Et le bonze se prosternant presque à cette mirifique promesse, Log fit mine de s’éloigner. Il n’en eut pas le temps. La barrière mobile de la cour s’ouvrit brusquement et un Pavillon Noir se précipita par l’ouverture.

San, dont le visage empourpré par l’émotion avait pris un ton orangé, bondissait derrière lui. Le bouleversement exprimé par l’attitude, la hâte, les gestes fébriles des deux hommes, frappèrent aussitôt Log.

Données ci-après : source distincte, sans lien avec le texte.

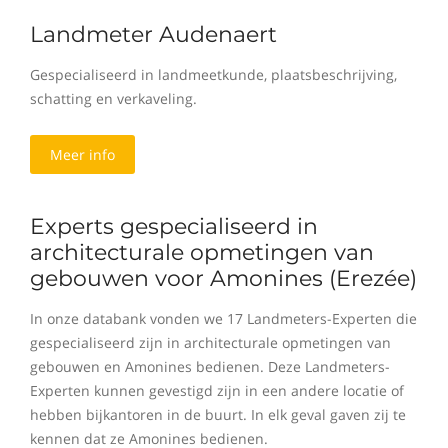
Landmeter Audenaert
Gespecialiseerd in landmeetkunde, plaatsbeschrijving,
schatting en verkaveling.
Meer info
Experts gespecialiseerd in
architecturale opmetingen van
gebouwen voor Amonines (Erezée)
In onze databank vonden we 17 Landmeters-Experten die
gespecialiseerd zijn in architecturale opmetingen van
gebouwen en Amonines bedienen. Deze Landmeters-
Experten kunnen gevestigd zijn in een andere locatie of
hebben bijkantoren in de buurt. In elk geval gaven zij te
kennen dat ze Amonines bedienen.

Il eut le pressentiment d’un échec, d’une défaite, et ce fut d’une voix mal assurée qu’il demanda :

— Pourquoi venir me troubler ici ?

San et le guerrier s’entre-regardèrent, semblant s’inviter réciproquement à répondre. Enfin le premier grommela :

— Parle, toi, puisque tu as vu.

Avec un froncement de sourcils, le Maître du Drapeau Bleu gronda :

— Vu quoi ? Vous expliquerez-vous quand j’interroge ?

Ployant les genoux, les mains réunies en coupe sur le sommet de la tête, le guerrier commença :

— Je parlerai puisque celui qui commande aux Signes d’or couchés sur un pan du ciel[1] l’ordonne.

  1. Traduction littérale des signes chinois signifiant Drapeau Bleu.